William Paget, 6th Baron Paget (10 February 1637 – 26 February 1713) was an English peer and ambassador. He was the eldest son of William Paget, 5th Baron Paget and Lady Isabella Rich, daughter of Henry Rich, 1st Earl of Holland.

Paget was English ambassador to Vienna between 1689 and 1692. Appointed as ambassador to the Ottoman Empire at Constantinople in June 1692. The Royal Instructions arrived on 5 September and he left England a week later. He travelled via Vienna, which he left on 12 December, arriving at Adrianople on 30 January 1693. He finally reached Constantinople in July. Paget asked to be recalled in 1697, during which time he was central to the negotiation of the Treaty of Carlowitz between the Ottomans and the Habsburgs. His cousin, the poet Aaron Hill, visited him in Constantinople. He was finally brought home in May 1702.

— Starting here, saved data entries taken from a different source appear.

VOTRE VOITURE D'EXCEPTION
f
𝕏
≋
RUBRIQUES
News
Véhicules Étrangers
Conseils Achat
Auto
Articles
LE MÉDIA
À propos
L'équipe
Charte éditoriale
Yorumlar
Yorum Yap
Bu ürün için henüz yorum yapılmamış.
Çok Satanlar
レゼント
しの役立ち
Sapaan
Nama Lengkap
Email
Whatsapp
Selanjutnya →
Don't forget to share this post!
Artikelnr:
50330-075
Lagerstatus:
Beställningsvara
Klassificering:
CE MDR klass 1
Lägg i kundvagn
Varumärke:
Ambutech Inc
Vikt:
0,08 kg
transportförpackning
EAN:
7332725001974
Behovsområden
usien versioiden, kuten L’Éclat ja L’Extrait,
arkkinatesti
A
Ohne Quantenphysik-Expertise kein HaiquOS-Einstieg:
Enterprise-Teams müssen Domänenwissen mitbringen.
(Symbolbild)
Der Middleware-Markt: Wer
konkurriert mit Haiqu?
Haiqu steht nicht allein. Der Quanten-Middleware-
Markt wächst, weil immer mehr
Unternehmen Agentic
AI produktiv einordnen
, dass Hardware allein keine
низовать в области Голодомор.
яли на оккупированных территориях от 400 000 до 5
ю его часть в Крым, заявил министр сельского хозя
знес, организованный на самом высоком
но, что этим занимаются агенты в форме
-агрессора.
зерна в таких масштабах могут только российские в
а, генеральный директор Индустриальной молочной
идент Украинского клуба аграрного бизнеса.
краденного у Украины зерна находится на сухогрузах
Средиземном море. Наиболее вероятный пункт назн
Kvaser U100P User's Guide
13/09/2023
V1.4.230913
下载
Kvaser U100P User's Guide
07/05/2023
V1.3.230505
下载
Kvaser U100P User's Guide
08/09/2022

Paget owned considerable estates in Staffordshire, particularly around Burton on Trent. In 1699, he obtained an Act of Parliament to extend navigation on the River Trent from Nottingham up to Burton, but nothing was immediately done. In 1711, Lord Paget leased his rights to George Hayne, who carried out improvements, quickly opening the river to Burton and stimulating the export of Burton Ale.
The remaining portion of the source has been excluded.